Bork’s real influence on American life would have little to do with his reactionary cultural and political views. It was as an antitrust ideologue—who believed that the only meaningful check on corporate power should be the competitive threat of other corporations and that the consumer’s benefit should be the only metric to gauge whether the government had cause to intervene—that Bork and his ideas would fundamentally reshape our country. His notion that the collective good was determined solely by benefit to the consumer would prove to be the necessary lubricant in the world-historical shift to the form of free-market capitalism that has engulfed the planet. To call him a conservative is to miss the point. There was nothing conservative about his antitrust views, at least not in any traditional sense of the word conservative. Bork, along with economists like F. A. Hayek, Milton Friedman, and James Buchanan—figures whose work I had never studied or even read until after that night in Harlem—advocated not the conservation of traditional structures but the abolition of them; they wished to eliminate all real checks on private enterprise; and they believed, in contradiction not only to all common sense but also to G?del’s theorem, that the Market could be depended on to regulate its own aberrations and idiosyncrasies. In other words, however much Bork and others like him may have inveighed against personal liberties in the public sphere, they were positively gaga over individualism’s most wanton, unfettered forms in the private sector. Indeed, I’ve come to think that the central political paradox of our time is that the so-called conservatives of the past half century have sought to conserve almost nothing of the societies they inherited but instead have worked to remake them with a vigor reminiscent of the leftist revolutionaries they despise.

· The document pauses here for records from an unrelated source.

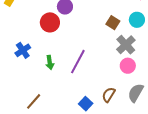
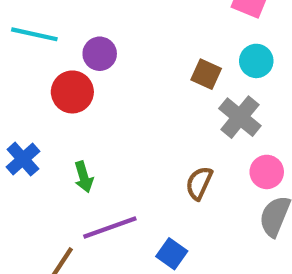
purple line: (78, 62) -> (110, 227), moved, turned 50
pink circle: (128, 66) -> (267, 172), moved
brown semicircle: (109, 95) -> (199, 183), moved

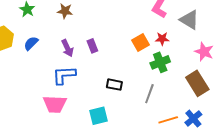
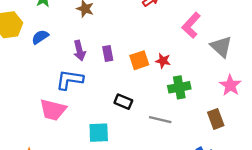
red star: (162, 39) -> (163, 61), moved
orange square: (140, 42) -> (139, 60), moved
brown rectangle: (197, 83) -> (216, 119), size x0.7
gray line: (149, 94) -> (160, 120), turned 72

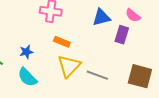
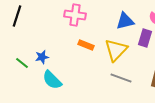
blue star: (26, 52) -> (42, 57), moved
yellow triangle: (69, 66) -> (116, 50), moved

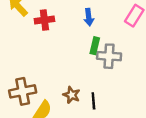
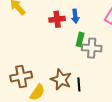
red cross: (44, 20) -> (57, 19), moved
brown star: (72, 95) -> (61, 80), size x1.5

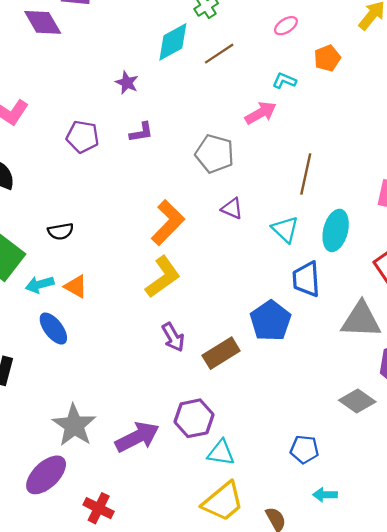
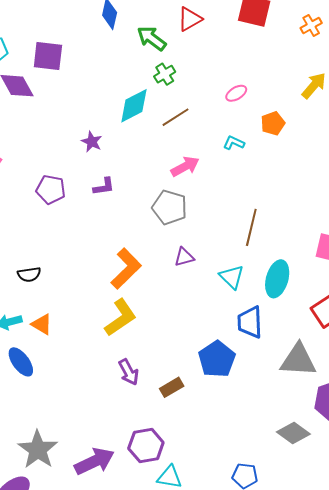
pink arrow: (261, 113) -> (185, 166), moved
purple triangle: (232, 208) -> (184, 257), turned -40
brown rectangle: (221, 353) -> (172, 387), size x0.7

Over Hot Honey Yardbird and the Obama Short Rib, Mike explained to me what his father had come to understand about America during his clerkship on the DC Circuit in such close proximity to Bork at the height of the Reagan years. Even back in the mid-’80s, the city’s political culture was still one of gentlemanly exchange; partisan arguments before the bench or on the Senate floor were put aside when it was time for martinis and oysters at Occidental or Old Ebbitt Grill. It was at a similarly collegial evening in Georgetown that Bork found himself seated next to the young black lawyer he recognized from Justice Robinson’s team. The two men launched into a lively conversation. Mike said that his father discovered in Bork that night someone far more personable than he’d expected given the man’s haughty demeanor on the bench. Bork, too, was impressed, and that evening initiated a friendly intimacy between the men, which, as it grew over the following weeks and months, made Jerry’s boss, Spotts Robinson, more than a little uncomfortable.